I have a bunch of data that im trying to fit but I cant find the right function family.
Its like a big V with a curved bottom and linear sides. The function family should be able to fit all of the data below.
The fit above was an auto fit with a parabola. As you can see the ends of the data are more linear than the ends of the parabola. The fit below is a manual fit with the function sec^2. Its hard to do auto fit with sec^2 because its non-continuous. The fit is similar to the parabola: the ends of the sec^2 function are more curved than the data. The data was not generated by a computer, but it should still be pretty accurate. Thats why I'm pretty sure there is a better function family out there considering these functions dont look perfect.
If the ends get linear, you can try to fit against a hyperbola
$$h(x) = a\sqrt{b^2+(x-x_0)^2}+c$$
For large $x$, the function behaves like $$h(x)\approx a|x-x_0|+c$$ thus linear with slope $-a$ for large negative $x$ and slope $a$ for large positive $x$.

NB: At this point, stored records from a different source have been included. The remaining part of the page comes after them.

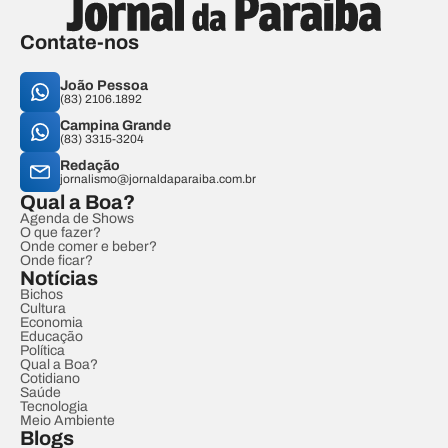
Contate-nos
João Pessoa
(83) 2106.1892
Campina Grande
(83) 3315-3204
Redação
jornalismo@jornaldaparaiba.com.br
Qual a Boa?
Agenda de Shows
O que fazer?
Onde comer e beber?
Onde ficar?
Notícias
Bichos
Cultura
Economia
Educação
Política
Qual a Boa?
Cotidiano
Saúde
Tecnologia
Meio Ambiente
Blogs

The two linear asymptotes meet at $(x_0, c)$, so you can determine $c$ graphically provided you have enough of the graph available.

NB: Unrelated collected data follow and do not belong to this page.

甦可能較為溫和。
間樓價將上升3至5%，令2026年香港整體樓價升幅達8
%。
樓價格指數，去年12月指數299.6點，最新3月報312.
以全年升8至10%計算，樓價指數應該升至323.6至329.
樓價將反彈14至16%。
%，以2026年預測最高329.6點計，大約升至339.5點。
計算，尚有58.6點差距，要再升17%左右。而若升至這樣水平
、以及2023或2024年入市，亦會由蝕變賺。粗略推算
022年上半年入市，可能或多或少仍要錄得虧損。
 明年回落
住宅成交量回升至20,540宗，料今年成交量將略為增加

The vertical symmetry axis is $x=x_0$.
The apex (minimum for $a>0$ resp. maximum if $a<0$) is at $(x_0, y_0)$ with $y_0=a|b|+c$.
The parabola that's asymptote at the apex has equation $$x\mapsto \frac{a}{2|b|}(x-x_0)^2+y_0$$
The circle that's asymptote at the apex has radius $|b/a|$, so this quantity can also be determined graphically.

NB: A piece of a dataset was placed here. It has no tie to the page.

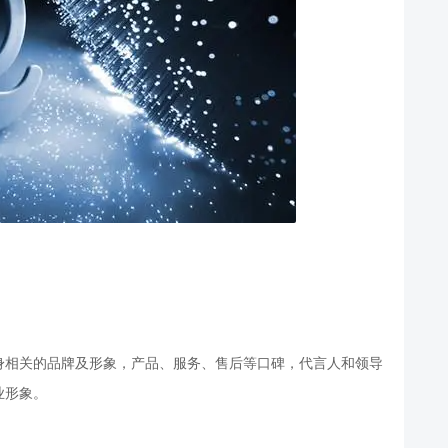
身相关的品牌及形象，产品、服务、售后等口碑，代言人和领导
业形象。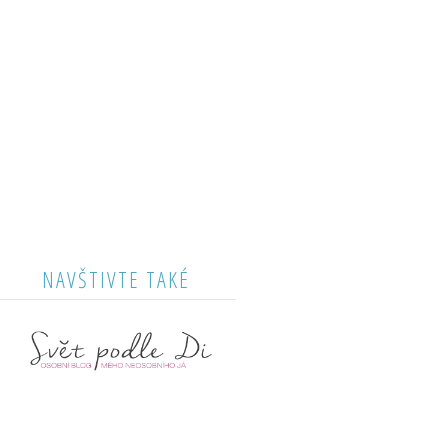
NAVŠTIVTE TAKÉ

If you have already determined $a$ and the apex $(x_0,y_0)$, then $h$ is a 1-dimensional family of curves where $b$ and $c$ are related by $y_0=a|b|+c$.
Addendum: One degree of freedom can easily be added by using exponents other than 2: Let $b>0$ without loss of generalty, then use $$h(x) = a\big(b^w+|x-x_0|^w\big)^{1/w}+c$$ where $w=2$ is the case of a hyperbola from above. The formula for apex and the linear asymptotes as $x\to\pm\infty$ stay the same.